* **REQUIREMENT**
From the line containing "Phone: (413) 577 0850" through the last line of the records below, output every line exactly, both ends included, except the pictures.

Saved entries:
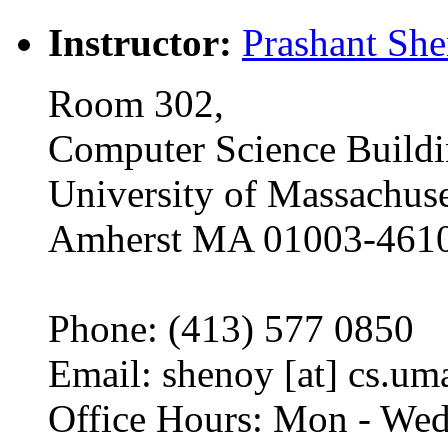
Instructor:
Prashant Sh
Room 302,
Computer Science Build
University of Massachuse
Amherst MA 01003-461
Phone: (413) 577 0850
Email: shenoy [at] cs.um
Office Hours: Mon - Wed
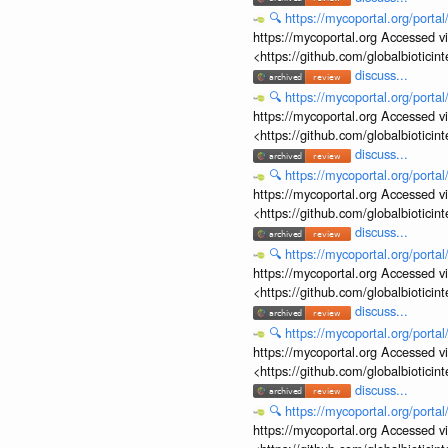
🔍
https://mycoportal.org/porta
https://mycoportal.org Accessed v
<https://github.com/globalbiotic
discuss...
🔍
https://mycoportal.org/porta
https://mycoportal.org Accessed v
<https://github.com/globalbiotic
discuss...
🔍
https://mycoportal.org/porta
https://mycoportal.org Accessed v
<https://github.com/globalbiotic
discuss...
🔍
https://mycoportal.org/porta
https://mycoportal.org Accessed v
<https://github.com/globalbiotic
discuss...
🔍
https://mycoportal.org/porta
https://mycoportal.org Accessed v
<https://github.com/globalbiotic
discuss...
🔍
https://mycoportal.org/porta
https://mycoportal.org Accessed v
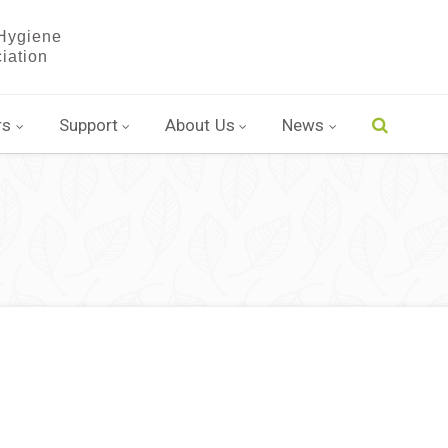
rs
Support
About Us
News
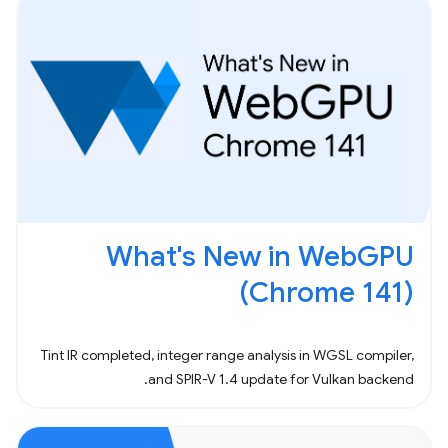
What's New in WebGPU
(Chrome 141)
Tint IR completed, integer range analysis in WGSL compiler,
and SPIR-V 1.4 update for Vulkan backend.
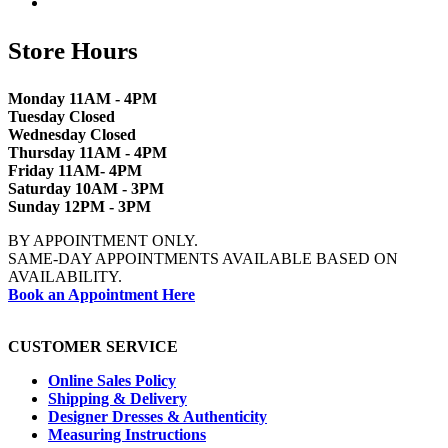
Store Hours
Monday 11AM - 4PM
Tuesday Closed
Wednesday Closed
Thursday 11AM - 4PM
Friday 11AM- 4PM
Saturday 10AM - 3PM
Sunday 12PM - 3PM
BY APPOINTMENT ONLY.
SAME-DAY APPOINTMENTS AVAILABLE BASED ON
AVAILABILITY.
Book an Appointment Here
CUSTOMER SERVICE
Online Sales Policy
Shipping & Delivery
Designer Dresses & Authenticity
Measuring Instructions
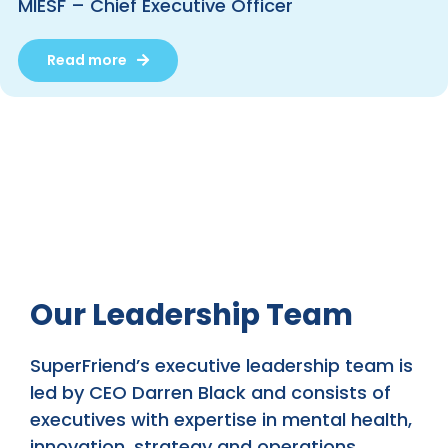
MIESF – Chief Executive Officer
Read more
Our Leadership Team
SuperFriend’s executive leadership team is
led by CEO Darren Black and consists of
executives with expertise in mental health,
innovation, strategy and operations.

* **RESPONSE TO THE TASK**
Phone: (413) 577 0850
Email: shenoy [at] cs.um
Office Hours: Mon - Wed
🔍
https://mycoportal.org/porta
https://mycoportal.org Accessed v
<https://github.com/globalbiotic
discuss...
🔍
https://mycoportal.org/porta
https://mycoportal.org Accessed v
<https://github.com/globalbiotic
discuss...
🔍
https://mycoportal.org/porta
https://mycoportal.org Accessed v
<https://github.com/globalbiotic
discuss...
🔍
https://mycoportal.org/porta
https://mycoportal.org Accessed v
<https://github.com/globalbiotic
discuss...
🔍
https://mycoportal.org/porta
https://mycoportal.org Accessed v
<https://github.com/globalbiotic
discuss...
🔍
https://mycoportal.org/porta
https://mycoportal.org Accessed v
rs
Support
About Us
News
What's New in WebGPU
(Chrome 141)
Tint IR completed, integer range analysis in WGSL compiler,
and SPIR-V 1.4 update for Vulkan backend.
Store Hours
Monday 11AM - 4PM
Tuesday Closed
Wednesday Closed
Thursday 11AM - 4PM
Friday 11AM- 4PM
Saturday 10AM - 3PM
Sunday 12PM - 3PM
BY APPOINTMENT ONLY.
SAME-DAY APPOINTMENTS AVAILABLE BASED ON
AVAILABILITY.
Book an Appointment Here
CUSTOMER SERVICE
Online Sales Policy
Shipping & Delivery
Designer Dresses & Authenticity
Measuring Instructions
MIESF – Chief Executive Officer
Read more
Our Leadership Team
SuperFriend’s executive leadership team is
led by CEO Darren Black and consists of
executives with expertise in mental health,
innovation, strategy and operations.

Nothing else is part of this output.